Main effects: There was a significant main effect of treatment on HR (F3,138 = 93.13; P<0.001), FAR (F3,138 = 25.08; P<0.001), d’ (F3,138 = 26.77; P<0.001), %Acc (F3,138 = 5.32; P<0.01), C (F3,138 = 91.63; P<0.001), and %FiT (F3,138 = 50.51; P<0.001).

Specific dose effects: HR was dose-dependently reduced by SCH, with significant reductions for 0.02 (P<0.001) and 0.04 mg/kg (P<0.001). FAR was significantly reduced by all SCH doses (P<0.01 for 0.01 mg/kg, P<0.001 for 0.02 and 0.04 mg/kg). These effects on HR and FAR were not reference-dependent. d’ was significantly reduced by 0.04 mg/kg SCH (P<0.001), indicating that SCH worsened discriminative performance. The 0.01 mg/kg dose showed a trend towards dose:reference interaction (P=0.072), where a positive slope indicates that 0.01 mg/kg SCH worsens performance in low-d’ mice and improved performance in high-d’ mice. %Acc was significantly increased by 0.02 (P<0.01) and 0.04 mg/kg SCH (P<0.001), and a trend effect was seen at 0.01 mg/kg (P=0.055). None of these dose effects were reference-dependent. Response criterion, C, was dose-dependently increased by SCH, indicating that SCH induced a more conservative response strategy (P<0.05 for 0.01 mg/kg, P<0.001 for 0.02 and 0.04 mg/kg). %FiT was dose-dependently reduced (P<0.01 for 0.01 mg/kg, P<0.001 for 0.02 and 0.04 mg/kg). None of the doses showed significant dose:reference interactions for the effects on %Acc, C, or %FiT, indicating that these effects were not reference-dependent.
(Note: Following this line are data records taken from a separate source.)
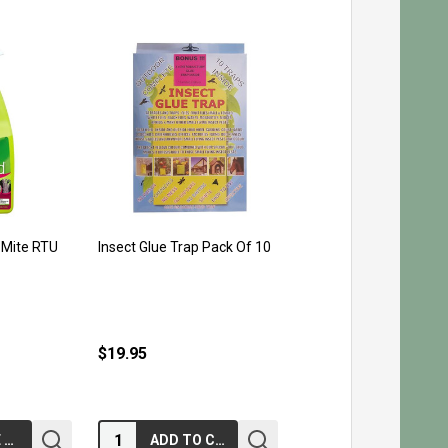
 Mite RTU
Insect Glue Trap Pack Of 10
$19.95
Quantity:
CHOOSE OPTIONS
ADD TO CART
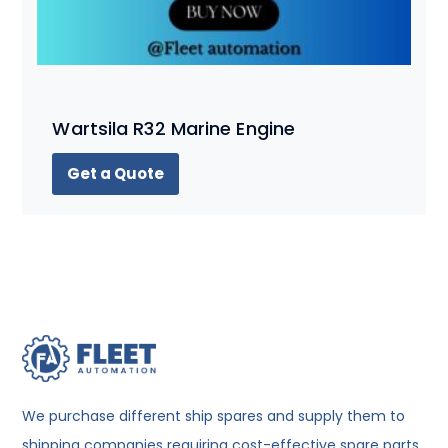
Wartsila R32 Marine Engine
Get a Quote
We purchase different ship spares and supply them to
shipping companies requiring cost-effective spare parts.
Latency effects: SCH significantly increased correct latency at 0.02 (P<0.001) and 0.04 mg/kg (P<0.001), whereas there were no significant effects on the incorrect latency at any of the tested doses. All three SCH doses significantly increased reward collection latency (P<0.001).

Raclopride

Main effects: There was a significant main effect of treatment on HR (F3, 134 = 8.14; P<0.001), FAR (F3,134 = 7.94; P<0.001), %Acc (F3,134 = 6.33; P<0.001), C (F3,134 = 13.84; P<0.001), and %FiT (F3,134 = 19.87; P<0.001), and a trend towards a main effect on d’ (F3,134 = 2.31; P=0.079).

Specific dose effects: HR was significantly increased by 0.10 mg/kg RAC (P<0.05), but significantly reduced by 0.30 mg/kg RAC (P<0.05). FAR was significantly reduced by 0.30 mg/kg RAC (P<0.001). d’ was increased by 0.10 mg/kg RAC (P<0.05). %Acc and C were both significantly increased by 0.30 mg/kg RAC (P<0.001 for both). %FiT was significantly reduced by 0.10 and 0.30 mg/kg RAC (P<0.001 for both). None of these effects were reference-dependent.
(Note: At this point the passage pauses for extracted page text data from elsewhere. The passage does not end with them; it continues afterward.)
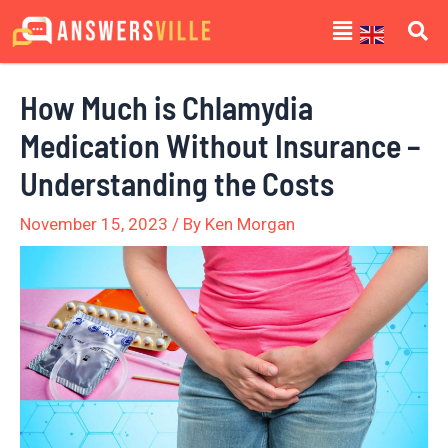
Skip
Post
Menu
to
navigation
content
How Much is Chlamydia
Medication Without Insurance –
Understanding the Costs
November 15, 2023
/ By
Ken Morgan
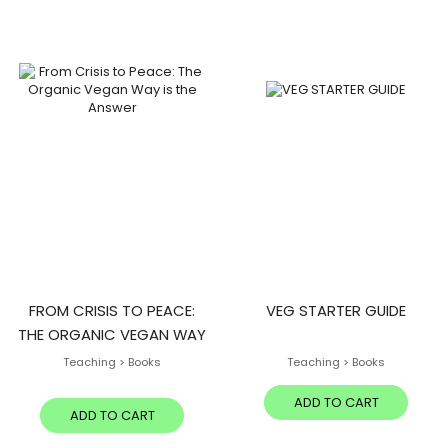
FROM CRISIS TO PEACE:
VEG STARTER GUIDE
THE ORGANIC VEGAN WAY
IS THE ANSWER
Teaching > Books
Teaching > Books
ADD TO CART
ADD TO CART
Latency effects: At 0.30 mg/kg, RAC increased correct latency and reward collection latency (P<0.001 for both), but did not significantly affect incorrect latency.

Variable stimulus duration schedule

SCH23390

Main effects: There was a significant main effect of treatment on all parameters (HR: F3,131 = 191.46; P<0.001) (FAR: F3,131 = 165.79; P<0.001) (d’: F3,131 = 27.04; P<0.001) (%Acc: F3,131 = 24.80; P<0.001) (C: F3,131 = 255.70; P<0.001) (%PR: F3,131 = 84.47; P<0.001).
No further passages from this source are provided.